Reminds me why we tried, almost religiously, to crawl over walls as opposed to use entrances/holes.


----------



## vonGarvin (12 Oct 2011)

First of all, Yon is a dirty bastard.  That video is NOT his, but he presents it as though it were his.  But it was long before that dirty little OPSEC breaching prick decided to put it up on his site to get his sheeple to hit the paypal.  He knows as much about war as I do about intergalactic hyperdrive mechanics.


----------



## Haggis (13 Oct 2011)

Technoviking said:
			
		

> He knows as much about war as I do about intergalactic hyperdrive mechanics.

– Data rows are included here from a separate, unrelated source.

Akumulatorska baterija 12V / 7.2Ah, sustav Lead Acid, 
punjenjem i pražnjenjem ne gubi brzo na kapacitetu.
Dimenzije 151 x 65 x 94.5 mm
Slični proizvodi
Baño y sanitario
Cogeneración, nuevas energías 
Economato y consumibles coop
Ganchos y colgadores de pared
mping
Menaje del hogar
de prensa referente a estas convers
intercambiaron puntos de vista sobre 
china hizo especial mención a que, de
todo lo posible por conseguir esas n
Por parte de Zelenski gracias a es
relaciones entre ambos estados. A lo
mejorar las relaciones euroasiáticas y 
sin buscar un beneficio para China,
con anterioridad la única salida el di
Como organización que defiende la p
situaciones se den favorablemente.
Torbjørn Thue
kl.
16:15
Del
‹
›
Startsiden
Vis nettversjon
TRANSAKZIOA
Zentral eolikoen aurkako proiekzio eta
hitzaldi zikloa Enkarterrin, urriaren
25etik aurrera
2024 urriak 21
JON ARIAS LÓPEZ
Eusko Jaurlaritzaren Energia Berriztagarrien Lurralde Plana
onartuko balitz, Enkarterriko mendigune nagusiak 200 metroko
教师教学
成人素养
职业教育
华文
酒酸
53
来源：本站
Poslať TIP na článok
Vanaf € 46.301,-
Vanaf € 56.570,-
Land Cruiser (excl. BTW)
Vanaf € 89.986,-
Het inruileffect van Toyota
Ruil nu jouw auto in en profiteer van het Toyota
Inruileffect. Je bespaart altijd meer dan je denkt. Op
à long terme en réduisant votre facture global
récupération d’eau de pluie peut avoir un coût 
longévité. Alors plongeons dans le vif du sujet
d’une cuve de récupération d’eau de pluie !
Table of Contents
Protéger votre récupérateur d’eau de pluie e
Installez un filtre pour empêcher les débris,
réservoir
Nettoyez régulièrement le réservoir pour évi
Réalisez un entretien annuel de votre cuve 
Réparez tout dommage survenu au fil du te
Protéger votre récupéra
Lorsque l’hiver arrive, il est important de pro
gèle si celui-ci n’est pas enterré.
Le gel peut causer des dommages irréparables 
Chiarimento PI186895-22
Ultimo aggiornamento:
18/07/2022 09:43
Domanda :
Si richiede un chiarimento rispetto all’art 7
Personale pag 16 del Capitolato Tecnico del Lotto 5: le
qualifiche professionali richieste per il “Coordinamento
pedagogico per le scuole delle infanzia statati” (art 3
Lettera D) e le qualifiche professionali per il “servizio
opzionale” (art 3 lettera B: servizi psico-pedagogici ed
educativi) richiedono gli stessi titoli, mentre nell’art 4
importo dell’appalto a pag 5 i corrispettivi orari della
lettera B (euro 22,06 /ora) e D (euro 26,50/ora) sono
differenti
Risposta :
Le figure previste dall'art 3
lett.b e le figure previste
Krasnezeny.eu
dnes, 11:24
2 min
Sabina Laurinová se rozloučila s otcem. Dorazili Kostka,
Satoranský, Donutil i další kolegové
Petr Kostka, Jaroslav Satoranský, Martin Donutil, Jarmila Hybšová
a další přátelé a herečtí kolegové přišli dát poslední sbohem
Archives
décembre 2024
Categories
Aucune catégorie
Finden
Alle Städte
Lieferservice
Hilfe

Well, in that case, I'm certainly not going to attempt space travel with you.


----------



## PanaEng (13 Oct 2011)

Technoviking said:
			
		

> First of all, Yon is a dirty *******.  That video is NOT his, but he presents it as though it were his.  But it was long before that dirty little OPSEC breaching prick decided to put it up on his site to get his sheeple to hit the paypal.  He knows as much about war as I do about intergalactic hyperdrive mechanics.


I dislike the guy almost as much as you but he does have a bit of a disclaimer before the video: 





> I tried to find the Soldier who shot the following video.  No success.  The person wearing this camera was on official business for the US Government, and therefore this video is free of copyright constraints.

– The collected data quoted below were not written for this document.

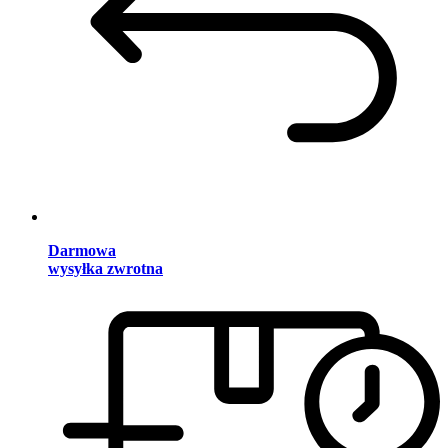
Darmowa
wysyłka zwrotna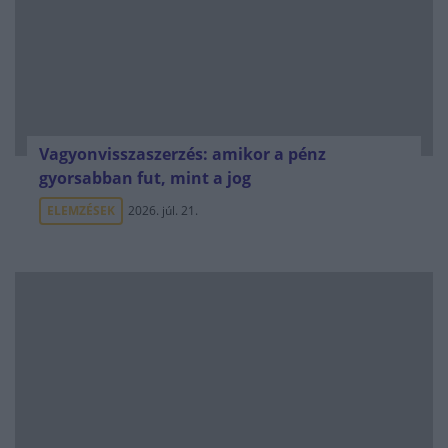
Vagyonvisszaszerzés: amikor a pénz
gyorsabban fut, mint a jog
ELEMZÉSEK
2026. júl. 21.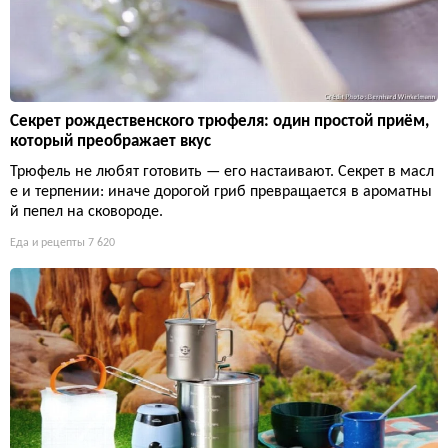
Секрет рождественского трюфеля: один простой приём,
который преображает вкус
Трюфель не любят готовить — его настаивают. Секрет в масл
е и терпении: иначе дорогой гриб превращается в ароматны
й пепел на сковороде.
Еда и рецепты
7 620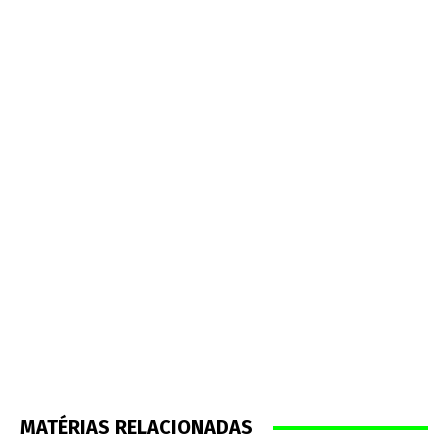
MATÉRIAS RELACIONADAS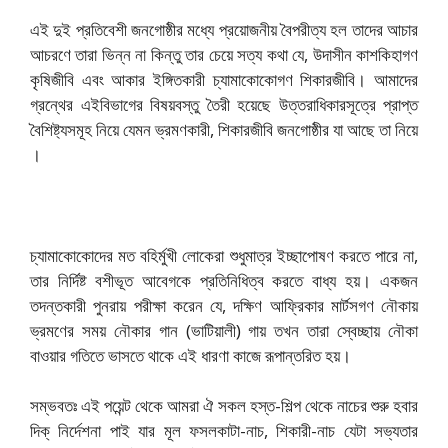
এই দুই প্রতিবেশী জনগোষ্ঠীর মধ্যে প্রয়োজনীয় বৈপরীত্য হল তাদের আচার
আচরণে তারা ভিন্ন না কিন্তু তার চেয়ে সত্য কথা যে, উদাসীন কাশকিহাগণ
কৃষিজীবি এবং আকার ইঙ্গিতকারী চ্যামাকোকোগণ শিকারজীবি। আমাদের
গ্রন্থের এইবিভাগের বিষয়বস্তু তৈরী হয়েছে উত্তরাধিকারসূত্রে প্রাপ্ত
বৈশিষ্ট্যসমূহ নিয়ে যেমন ভ্রমণকারী, শিকারজীবি জনগোষ্ঠীর যা আছে তা নিয়ে
।
চ্যামাকোকোদের মত বহির্মুখী লোকেরা শুধুমাত্র ইচ্ছাপোষণ করতে পারে না,
তার নির্দিষ্ট বশীভূত আবেগকে প্রতিনিধিত্ব করতে বাধ্য হয়। একজন
তদন্তকারী পুনরায় পরীক্ষা করেন যে, দক্ষিণ আফ্রিকার মার্টসগণ নৌকায়
ভ্রমণের সময় নৌকার গান (ভাটিয়ালী) গায় তখন তারা স্বেচ্ছায় নৌকা
বাওয়ার গতিতে ভাসতে থাকে এই ধারণা কাজে রূপান্তরিত হয়।
সম্ভবতঃ এই পয়েন্ট থেকে আমরা ঐ সকল হস্ত-শিল্প থেকে নাচের শুরু হবার
দিক্ নির্দেশনা পাই যার মূল ফসলকাটা-নাচ, শিকারী-নাচ যেটা সভ্যতার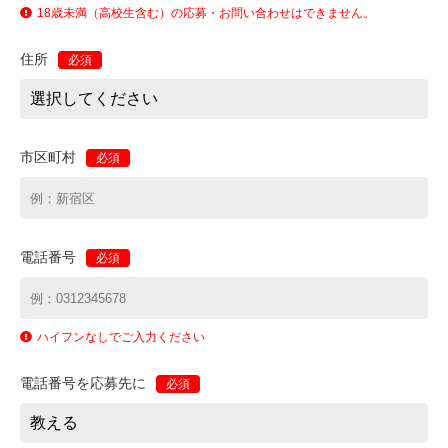
18歳未満（高校生含む）の応募・お問い合わせはできません。
住所
必須
市区町村
必須
電話番号
必須
ハイフンなしでご入力ください
電話番号を応募先に
必須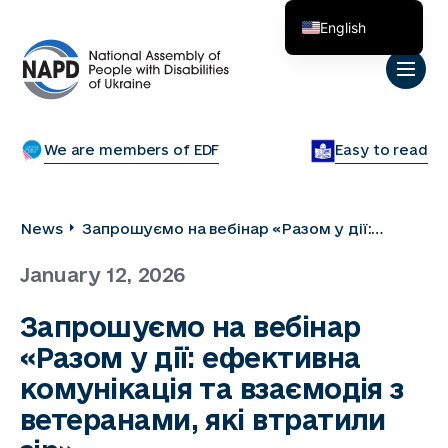
English
Українська
We are members of EDF
Easy to read
News
Запрошуємо на вебінар «Разом у дії:
ефективна комунікація та взаємодія з
January 12, 2026
ветеранами, які втратили зір»
Запрошуємо на вебінар
«Разом у дії: ефективна
комунікація та взаємодія з
ветеранами, які втратили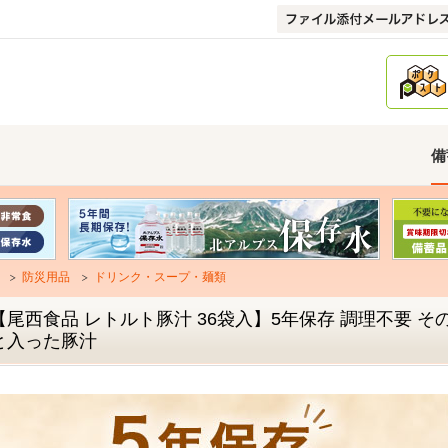
備
防災用品
ドリンク・スープ・麺類
【尾西食品 レトルト豚汁 36袋入】5年保存 調理不要 
と入った豚汁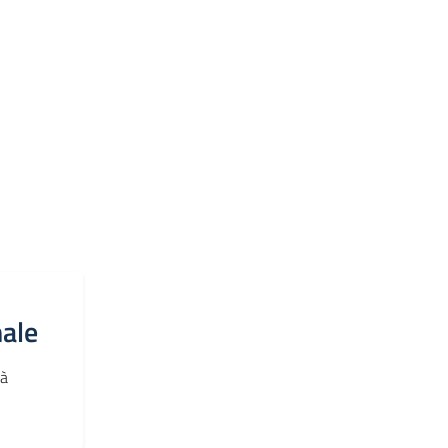
ale
tà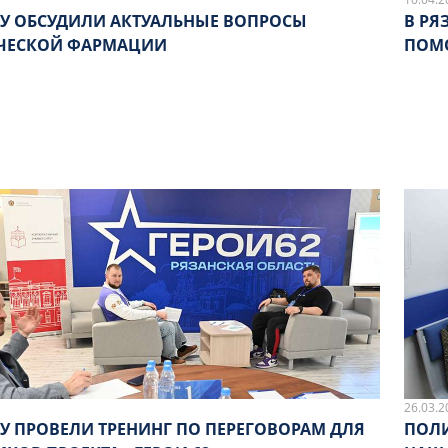
МУ ОБСУДИЛИ АКТУАЛЬНЫЕ ВОПРОСЫ
В РЯ
ЧЕСКОЙ ФАРМАЦИИ
ПОМ
26.03.2
МУ ПРОВЕЛИ ТРЕНИНГ ПО ПЕРЕГОВОРАМ ДЛЯ
ПОЛИ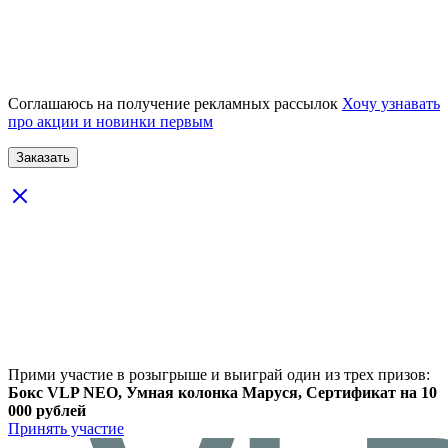
Соглашаюсь на получение рекламных рассылок
Хочу узнавать
про акции и новинки первым
Прими участие в розыгрыше и выиграй один из трех призов:
Бокс VLP NEO, Умная колонка Маруся, Сертификат на 10
000 рублей
Принять участие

Maybe he just added that after hearing about your criticism


----------



## vonGarvin (13 Oct 2011)

PanaEng said:
			
		

> I dislike the guy almost as much as you but he does have a bit of a disclaimer before the video:


Yes, he does have that, but if you look at his Facebook non-blog, the manner in which it's presented would make the average surfer of the net think that he was somehow involved.  He's not only broken OPSEC and provide his useless and uninformed opinion on everything (including claiming to be the reason why BGen Menard was fired), he also airs his laundry in public.  There is a MSG on base in KAF who sees through Yon's flag-waving bullshit and calls him on it.  Yon is posting this MSG's name, email, everything, and claiming that the MSG in question is unstable and has threatened to kill him and that the US Army is doing nothing about it.


----------



## tomahawk6 (15 Oct 2011)

FYI the video is now posted on youtube.

http://www.youtube.com/watch?v=33r8n1N03dk


----------



## Infanteer (15 Oct 2011)

Michael Yon's antics aside, I think the video has definate training value.

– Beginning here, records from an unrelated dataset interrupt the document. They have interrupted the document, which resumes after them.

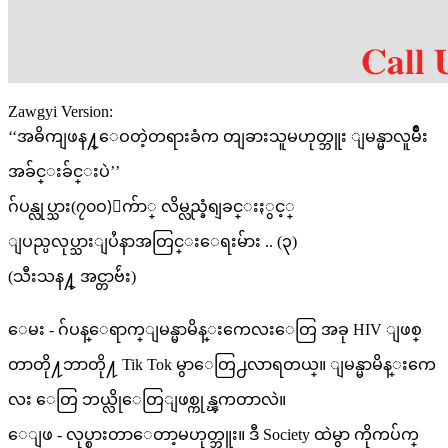
Zawgyi Version:
‘‘အဓိကျဖန႔္ေဝတဲ့တရားခံက တျခားသူမဟုတ္ဘူး ျမန္မာလူမ်ိဳး
အခ်င္းခ်င္းပဲ’’
ဂ်ပန္လုပ္သား(၇၀ဝ)ေက်ာ္ လိမ္လည္ခံရျခင္းႏွင့္
ျပည္ပလုပ္သားျပႆနာအတြင္းေရးမ်ား .. (၃)
(သီးသန႔္ အင္တာဗ်ဴး)
ေမး - ဂ်ပန္ေရာက္ျမန္မာမိန္းကေလးေတြ အခု HIV ျဖစ္
တာတို႔ဘာတို႔ Tik Tok မွာေတြ႕လာရတယ္။ ျမန္မာမိန္းကေ
လး ေတြ ဘယ္လိုေတြျဖစ္ကုန္ၾကတာလဲ။
ေျဖ - လုပ္စားတာေတာ့မဟုတ္ဘူး။ ဒီ Society ထဲမွာ ကိုကပ်က္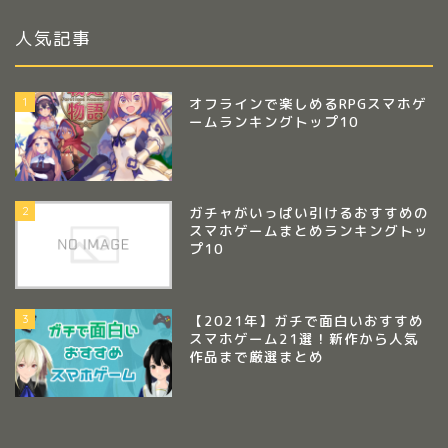
人気記事
1
オフラインで楽しめるRPGスマホゲ
ームランキングトップ10
2
ガチャがいっぱい引けるおすすめの
スマホゲームまとめランキングトッ
プ10
3
【2021年】ガチで面白いおすすめ
スマホゲーム21選！新作から人気
作品まで厳選まとめ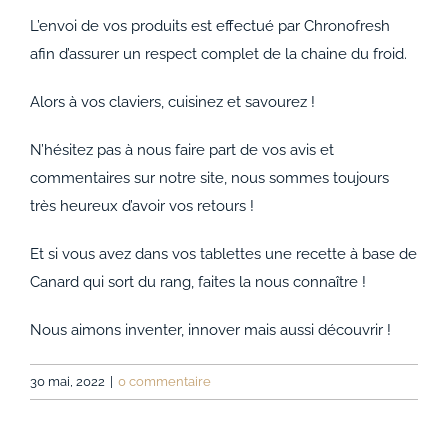
L’envoi de vos produits est effectué par Chronofresh
afin d’assurer un respect complet de la chaine du froid.
Alors à vos claviers, cuisinez et savourez !
N’hésitez pas à nous faire part de vos avis et
commentaires sur notre site, nous sommes toujours
très heureux d’avoir vos retours !
Et si vous avez dans vos tablettes une recette à base de
Canard qui sort du rang, faites la nous connaître !
Nous aimons inventer, innover mais aussi découvrir !
30 mai, 2022
|
0 commentaire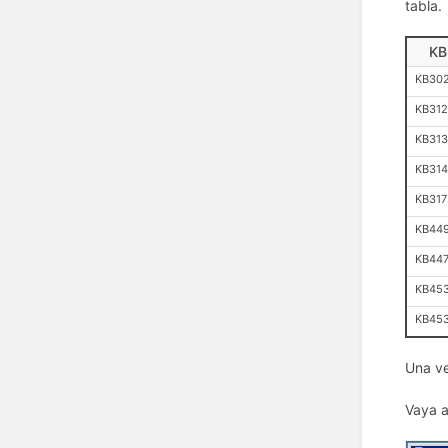
tabla.
KB
KB30
KB312
KB313
KB31
KB31
KB44
KB447
KB45
KB45
Una ve
Vaya 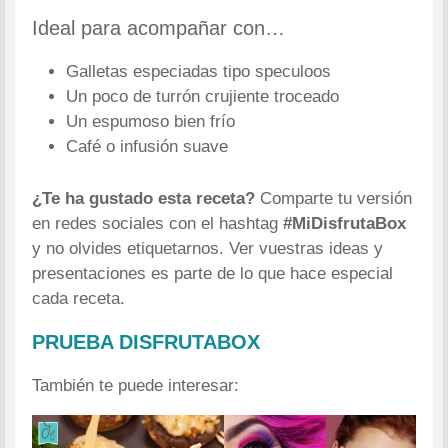
Ideal para acompañar con…
Galletas especiadas tipo speculoos
Un poco de turrón crujiente troceado
Un espumoso bien frío
Café o infusión suave
¿Te ha gustado esta receta?
Comparte tu versión
en redes sociales con el hashtag
#MiDisfrutaBox
y no olvides etiquetarnos. Ver vuestras ideas y
presentaciones es parte de lo que hace especial
cada receta.
PRUEBA DISFRUTABOX
También te puede interesar: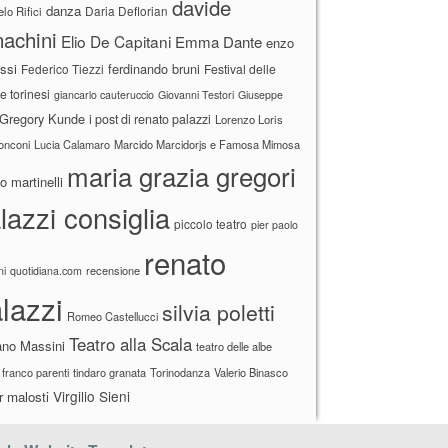
davide
danza
Daria Deflorian
lo Rifici
achini
Elio De Capitani
Emma Dante
enzo
ssi
ferdinando bruni
Federico Tiezzi
Festival delle
ne torinesi
giancarlo cauteruccio
Giovanni Testori
Giuseppe
Gregory Kunde
i post di renato palazzi
Lorenzo Loris
ronconi
Lucia Calamaro
Marcido Marcidorjs e Famosa Mimosa
maria grazia gregori
 martinelli
lazzi consiglia
piccolo teatro
pier paolo
renato
recensione
ni
quotidiana.com
lazzi
silvia poletti
Romeo Castellucci
Teatro alla Scala
ano Massini
teatro delle albe
 franco parenti
tindaro granata
Torinodanza
Valerio Binasco
Virgilio Sieni
r malosti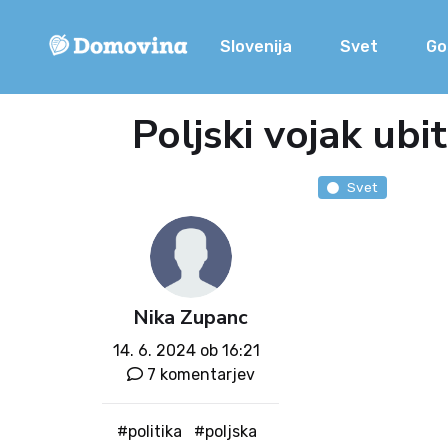
Slovenija
Svet
Go
Poljski vojak ubi
Svet
Nika Zupanc
14. 6. 2024 ob 16:21
7 komentarjev
#politika
#poljska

If anything it's use with soldiers deploying for the first time can help in building mental resiliance.  Although we all react different under stress, having an innoculation of sorts as to what an IED strike/casualty looks like up-close can help in shoring up young soldiers minds.


----------



## tomahawk6 (15 Oct 2011)

It is excellant training value. The bad guys know that usually troops will take an easy route rather say go over the wall.


----------



## Jarnhamar (16 Oct 2011)

I'm not a fan of what i find is the "LOLz watch your step!" attitude of the blog.


----------



## TN2IC (22 Oct 2011)

Is there any way how to download the video. I would like to use it as a training aid.

Your thoughts?

Regards,
TN2IC


----------



## brihard (22 Oct 2011)

TN2IC said:
			
		

> Is there any way how to download the video. I would like to use it as a training aid.
> 
> Your thoughts?
> 
> ...



It's tricky, but there are ways to save it through your browser. Any element of a page your browser loads you can download with a bit of work. Google 'download embedded video (your browser name) and something should come up. I was able to get this one.


----------



## FlyingDutchman (22 Oct 2011)

TN2IC said:
			
		

> Is there any way how to download the video. I would like to use it as a training aid.
> 
> Your thoughts?
> 
> ...


You will need either a video capture card (which I think also captures audio, but do not quote me on that) or try asking google http://www.google.ca/search?q=how+to+save+a+youtube+video&ie=utf-8&oe=utf-8&aq=t&rls=org.mozilla:en-GBfficial&client=firefox-a#hl=en&client=firefox-a&hs=szn&rls=org.mozilla:en-GBfficial&q=how+to+download+youtube+videos&revid=1865082264&sa=X&ei=gG-jTr-lEee0iQLll8iEAQ&ved=0CBkQ1QIoAQ&bav=on.2,or.r_gc.r_pw.,cf.osb&fp=4d6e928658d79516&biw=1360&bih=613  I cannot vouche for any of these methods though.


----------



## tomahawk6 (23 Oct 2011)

You might send Yon an email and see if he can send a link. umpkin:
His copy seems to be sharper than the youtube version.If I find a better link I will post it.


----------



## Good2Golf (23 Oct 2011)

http://www.downloadhelper.net/conversion-manual.php

One of a number of options to convert Flash video (as embedded in youtube) to an AVI, MPG, etc... video.


Regards
G2G


----------



## vonGarvin (23 Oct 2011)

tomahawk6 said:
			
		

> You might send Yon an email and see if he can send a link. umpkin:
> His copy seems to be sharper than the youtube version.If I find a better link I will post it.


First you would have to tell Yon that he's the greatest reporter ever.  And hit up his pay pal.  And don't forget to thank him for getting Menard fired.  ;D


----------